Aliás, era capaz de ser uma boa ideia escrever um e-mail ao Bob Geldof
a tentar fazê-lo ver que essa história de organizar concertos para
combater a pobreza em África... Para quê? Geldof devia começar era a
organizar concertos para chamar a atenção do mundo para a falta de
cruzeiros com festas. Isso é que era. Mania das prioridades trocadas.
Que maçada.
Mesmo no final, a colunista remata dizendo: "Devia haver mais gente a
arriscar fazer eventos como estes - já estamos todos fartos dos
lançamentos, "cocktails" e festas em terra".

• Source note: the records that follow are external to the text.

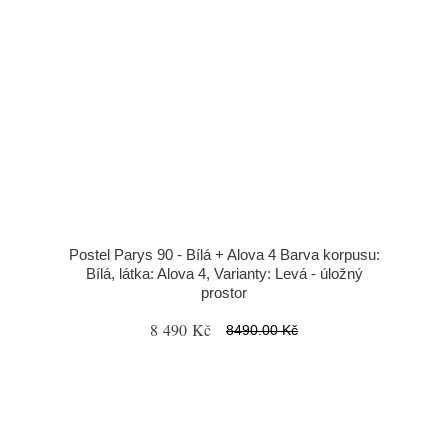
Postel Parys 90 - Bílá + Alova 4 Barva korpusu:
Bílá, látka: Alova 4, Varianty: Levá - úložný
prostor
8 490 Kč
8490.00 Kč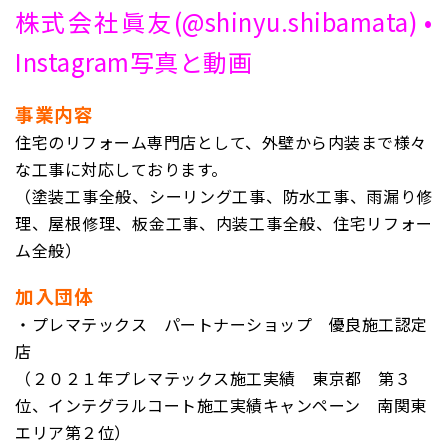
株式会社眞友(@shinyu.shibamata) •
Instagram写真と動画
事業内容
住宅のリフォーム専門店として、外壁から内装まで様々
な工事に対応しております。
（塗装工事全般、シーリング工事、防水工事、雨漏り修
理、屋根修理、板金工事、内装工事全般、住宅リフォー
ム全般）
加入団体
・プレマテックス パートナーショップ 優良施工認定
店
（２０２１年プレマテックス施工実績 東京都 第３
位、インテグラルコート施工実績キャンペーン 南関東
エリア第２位）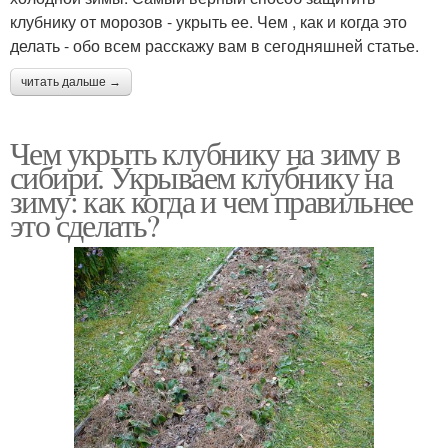
клубнику от морозов - укрыть ее. Чем , как и когда это
делать - обо всем расскажу вам в сегодняшней статье.
читать дальше →
Чем укрыть клубнику на зиму в
сибири. Укрываем клубнику на
зиму: как когда и чем правильнее
это сделать?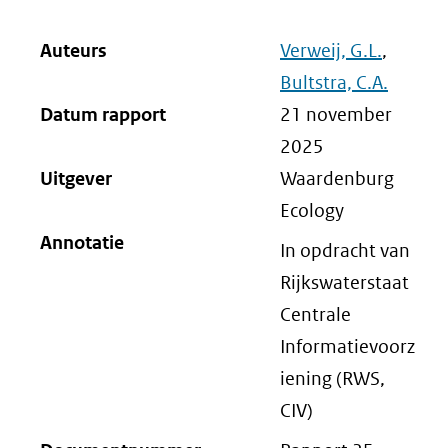
Auteurs
Verweij, G.L.
,
Bultstra, C.A.
Datum rapport
21 november
2025
Uitgever
Waardenburg
Ecology
Annotatie
In opdracht van
Rijkswaterstaat
Centrale
Informatievoorz
iening (RWS,
CIV)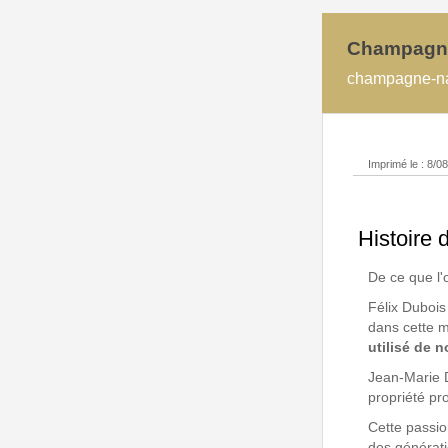
Champagn
champagne-na
Imprimé le : 8/08
Histoir
De ce que l'o
Félix Dubois
dans cette m
utilisé de n
Jean-Marie D
propriété pr
Cette passio
des générat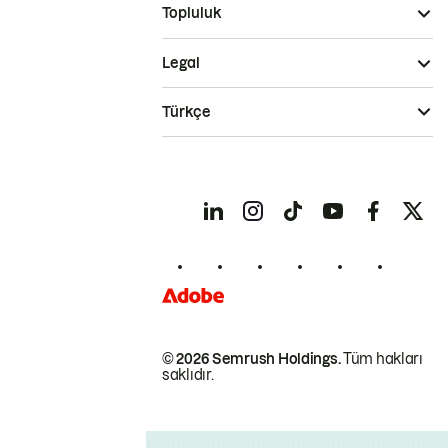
Topluluk
Legal
Türkçe
© 2026 Semrush Holdings.
Tüm hakları
saklıdır.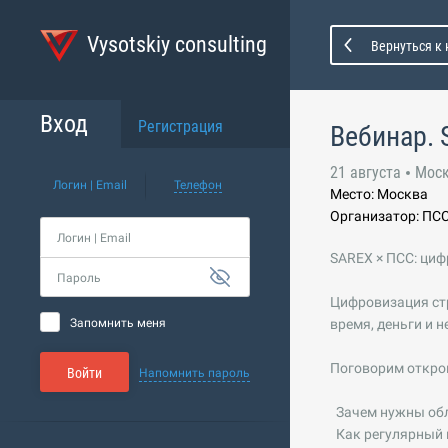
Vysotskiy consulting
Вернуться к
Вход
Регистрация
Вебинар. 
21 августа
Мос
Логин | Email
Телефон
Место: Москва
Организатор: ПС
Логин | Email
SAREX × ПСС: циф
Пароль
Цифровизация стр
Запомнить меня
время, деньги и 
Поговорим откро
Войти
Напомнить пароль
Зачем нужны обла
Как регулярный 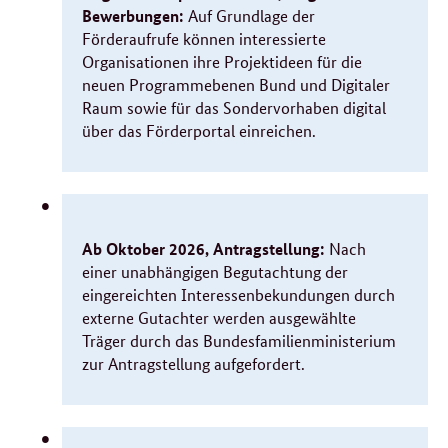
Bewerbungen:
Auf Grundlage der
Förderaufrufe können interessierte
Organisationen ihre Projektideen für die
neuen Programmebenen Bund und Digitaler
Raum sowie für das Sondervorhaben digital
über das Förderportal einreichen.
Ab Oktober 2026, Antragstellung:
Nach
einer unabhängigen Begutachtung der
eingereichten Interessenbekundungen durch
externe Gutachter werden ausgewählte
Träger durch das Bundesfamilienministerium
zur Antragstellung aufgefordert.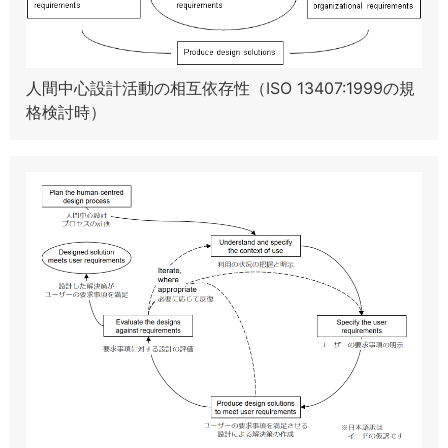
人間中心設計活動の相互依存性（ISO 13407:1999の規
格検討時）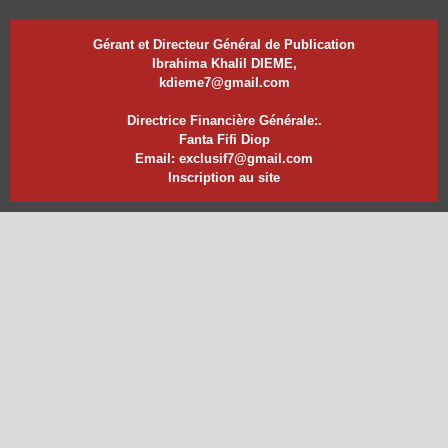
Gérant et Directeur Général de Publication
Ibrahima Khalil DIEME,
kdieme7@gmail.com
Directrice Financière Générale:.
Fanta Fifi Diop
Email: exclusif7@gmail.com
Inscription au site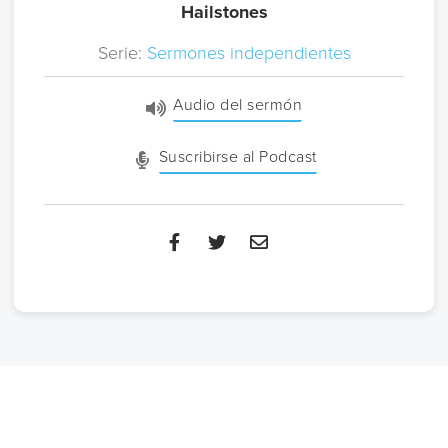
Hailstones
Serie:
Sermones independientes
Audio del sermón
Suscribirse al Podcast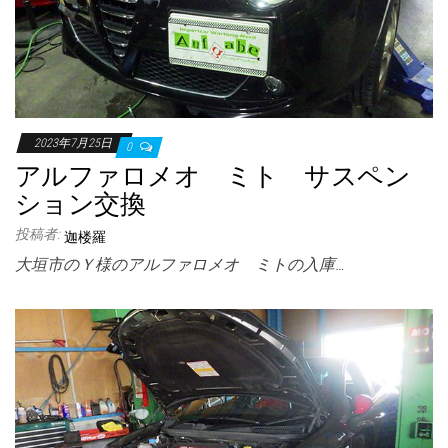
2023年7月25日
0
アルファロメオ ミト サスペン
ション交換
投稿者:
迦楼羅
大垣市のＹ様のアルファロメオ ミトの入庫…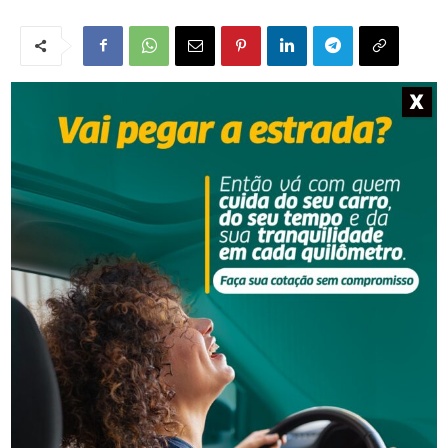
X
NOTÍCIAS RELACIONADAS
Segurança
Homem procurado pela Justiça é preso em Orleans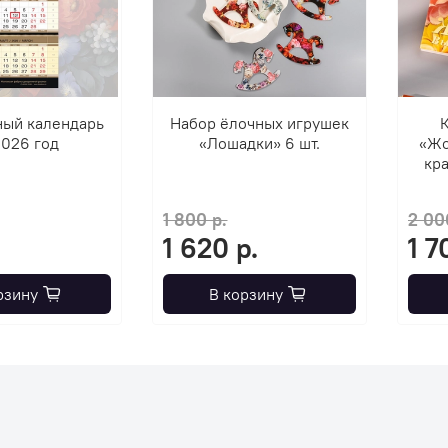
ный календарь
Набор ёлочных игрушек
К
2026 год
«Лошадки» 6 шт.
«Жо
кра
1 800 р.
2 00
1 620 р.
1 7
рзину
В корзину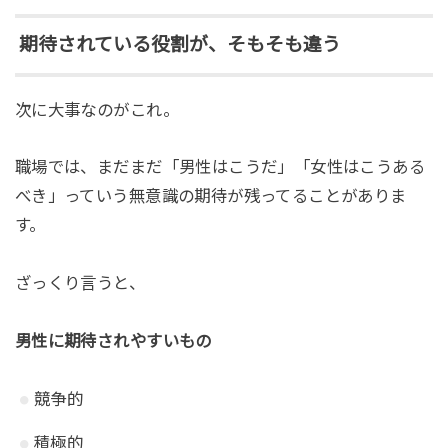
期待されている役割が、そもそも違う
次に大事なのがこれ。
職場では、まだまだ「男性はこうだ」「女性はこうある
べき」っていう無意識の期待が残ってることがありま
す。
ざっくり言うと、
男性に期待されやすいもの
競争的
積極的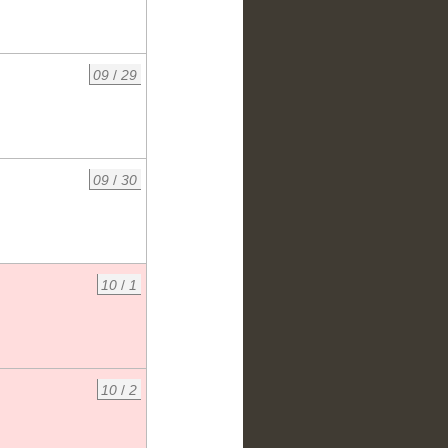
09
/
29
09
/
30
10
/
1
10
/
2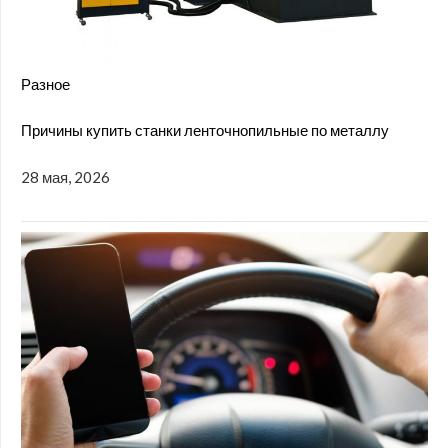
Разное
Причины купить станки ленточнопильные по металлу
28 мая, 2026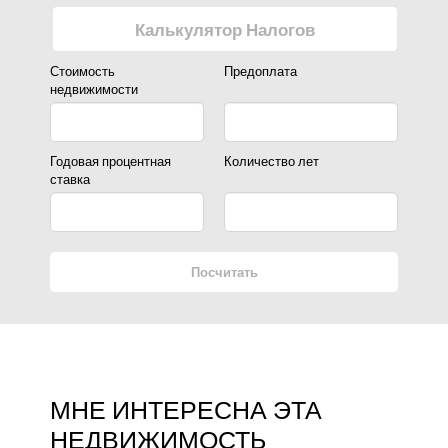
Калькулятор Налогов
Стоимость
Предоплата
недвижимости
Годовая процентная
Количество лет
ставка
Посчитать
МНЕ ИНТЕРЕСНА ЭТА
НЕДВИЖИМОСТЬ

Aprecio aqui duas coisas: a utilização do "já estamos todos", como se
Pimpinha voltasse a acolher o leitor no seu regaço como que dizendo:
"Sim, tu és dos meus e também estás farto de lançamentos, 'cocktails'
e festas em terra. Excepto se fores marroquino, leitor. Se for esse o
caso, por favor, exclui-te deste 'todos' ou então vai tomar banho
antes, e logo se vê".
Depois, é refrescante saber que Pimpinha está farta de lançamentos,
'cocktails' e festas. Eu julgava que nos últimos dias a tinha visto em
cerca de 250 revistas em lançamentos, 'cocktails' e festas, mas devia
ser outra pessoa. Só pode ser. Confusões minhas.
Em suma: finalmente, há outra vez uma razão para ler O INDEPENDENTE
todas as semanas. Tardou, mas não falhou. Pimpinha Jardim é a melhor
aquisição que um jornal já fez em toda a História da Imprensa mundial.